1. Thanks for the answer ;)

2. I already snooped an umts user incoming on the system, and I just saw the incoming line and an outgoing line, then nothing. I thought it was apache2 too, but it seems not to be the case: I tried shutting down apache, and run TomCat behind the same 80 port, and it does not work.
If I run TomCat on 18080 and open 18080, it works fine.
If I run Apache on a different port (82) it works fine.
There must be something before the service, and I can't think at other things but ipfilter.
----------------------------------------------------------------------------------

Da: Darren Reed <[EMAIL PROTECTED]>
A: Gabriele Bulfon <[EMAIL PROTECTED]>
Cc: [email protected]
Data: 19 aprile 2006 15.41.59 CEST
Oggetto: Re: IPFilter 4.1.9 problems on Solaris 10

> Hello, I am resending my hard problems cause I was asked not to send
> html emails.
>
> I stumbled upon two strange problems with IPFilter 4.1.9 on Solaris 10
> (any platform).
> It is a self-built ipfilter with gcc, substituting the original Sun's
> version.
>
> 1. when I do "svcadm disable ipfilter", the filter is not actually
> disabled. Nats still run, blocked ports are still blocked. Changing the
> rule file and doing "svcadm disable ipfilter -> svcadm enable ipfilter"
> reloads the changes.

Yes, this is a problem with the file /lib/svc/method/ipfilter(?) that
only kills the ipmon process and does not unload the ipf module. It
is missing this line after "stop)":
[ -n "$ipfid" ] && modunload -i $ipfid

I haven't gone looking to see if there is a bug open about this.

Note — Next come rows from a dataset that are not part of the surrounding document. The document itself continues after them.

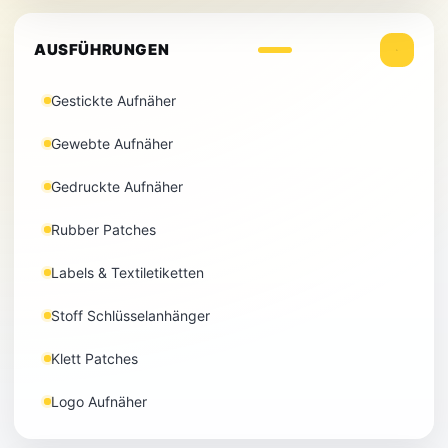
AUSFÜHRUNGEN
Gestickte Aufnäher
Gewebte Aufnäher
Gedruckte Aufnäher
Rubber Patches
Labels & Textiletiketten
Stoff Schlüsselanhänger
Klett Patches
Logo Aufnäher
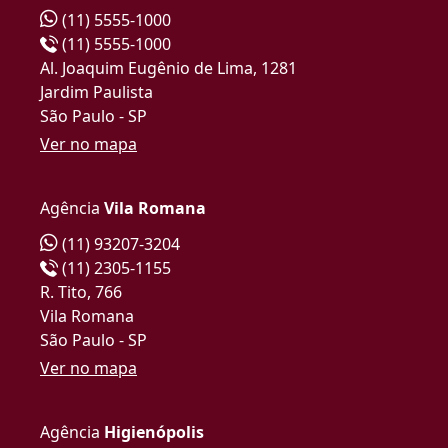
(11) 5555-1000
(11) 5555-1000
Al. Joaquim Eugênio de Lima, 1281
Jardim Paulista
São Paulo - SP
Ver no mapa
Agência
Vila Romana
(11) 93207-3204
(11) 2305-1155
R. Tito, 766
Vila Romana
São Paulo - SP
Ver no mapa
Agência
Higienópolis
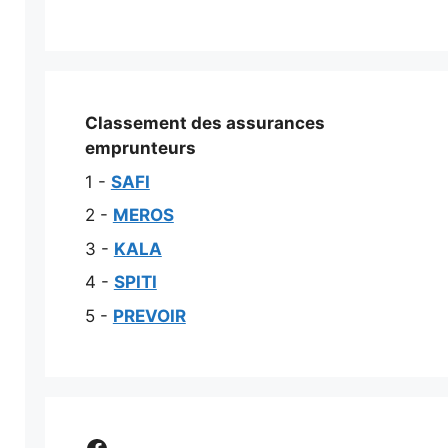
Classement des assurances
emprunteurs
1 -
SAFI
2 -
MEROS
3 -
KALA
4 -
SPITI
5 -
PREVOIR
Comparer assurance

> 2. I have a configuration file that opens just few ports on the public
> machine (itself). Port 80 is one of them.
> All seems to run fine. Then I found 2 customers that cannot reach ONLY
> PORT 80 on any of these public machines running this build of ipfilter.
> These 2 customers remotely use the same Internet connection method: a
> pcmcia UMTS connect card.
> I tried to move apache to port 82 and open up port 82 on ipfilter (the
> same way it was open on port 80): it magically works fine.
> I moved again apache back to port 80 and asked the UMTS/connect-card
> user to do a "telnet www.mymachine.com 80" and try a "GET / HTTP/1.0".
> Once the user types the "G" the connection is broken.
> This does not happen on any other port, and this does not happen at all
> on any other user connection through other methods (works fine on UMTS
> through a nokia-phone used as an usb modem).
> And this did not happen with Sun's version.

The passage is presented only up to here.